Transcribed page contents
>>>

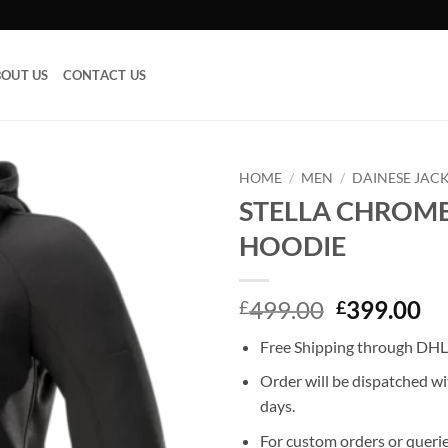
OUT US
CONTACT US
HOME
/
MEN
/
DAINESE JAC
STELLA CHROME
Add to
HOODIE
wishlist
Original
Cu
499.00
399.00
£
£
price
pr
Free Shipping through DHL,
was:
is:
£499.00.
£3
Order will be dispatched wi
days.
For custom orders or querie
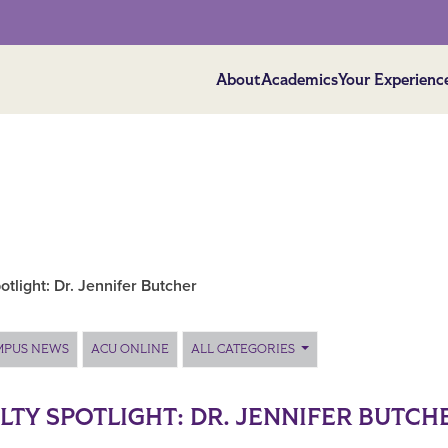
About
Academics
Your Experienc
otlight: Dr. Jennifer Butcher
MPUS NEWS
ACU ONLINE
ALL CATEGORIES
LTY SPOTLIGHT: DR. JENNIFER BUTCH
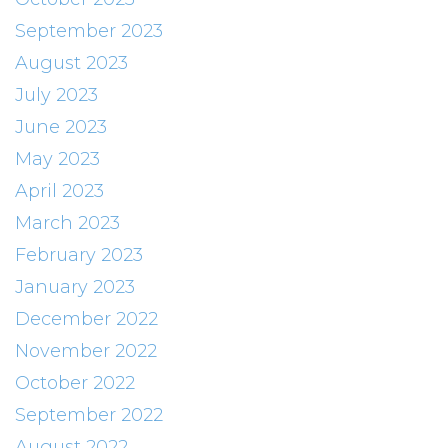
September 2023
August 2023
July 2023
June 2023
May 2023
April 2023
March 2023
February 2023
January 2023
December 2022
November 2022
October 2022
September 2022
August 2022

<<<

__Exercise objective__
Each entry, start to finish, goes into your copy exactly; the pictures stay out.

__Result of the exercise__
OUT US
CONTACT US
HOME
/
MEN
/
DAINESE JAC
STELLA CHROME
Add to
HOODIE
wishlist
Original
Cu
499.00
399.00
£
£
price
pr
Free Shipping through DHL,
was:
is:
£499.00.
£3
Order will be dispatched wi
days.
For custom orders or querie
About
Academics
Your Experienc
otlight: Dr. Jennifer Butcher
MPUS NEWS
ACU ONLINE
ALL CATEGORIES
LTY SPOTLIGHT: DR. JENNIFER BUTCH
September 2023
August 2023
July 2023
June 2023
May 2023
April 2023
March 2023
February 2023
January 2023
December 2022
November 2022
October 2022
September 2022
August 2022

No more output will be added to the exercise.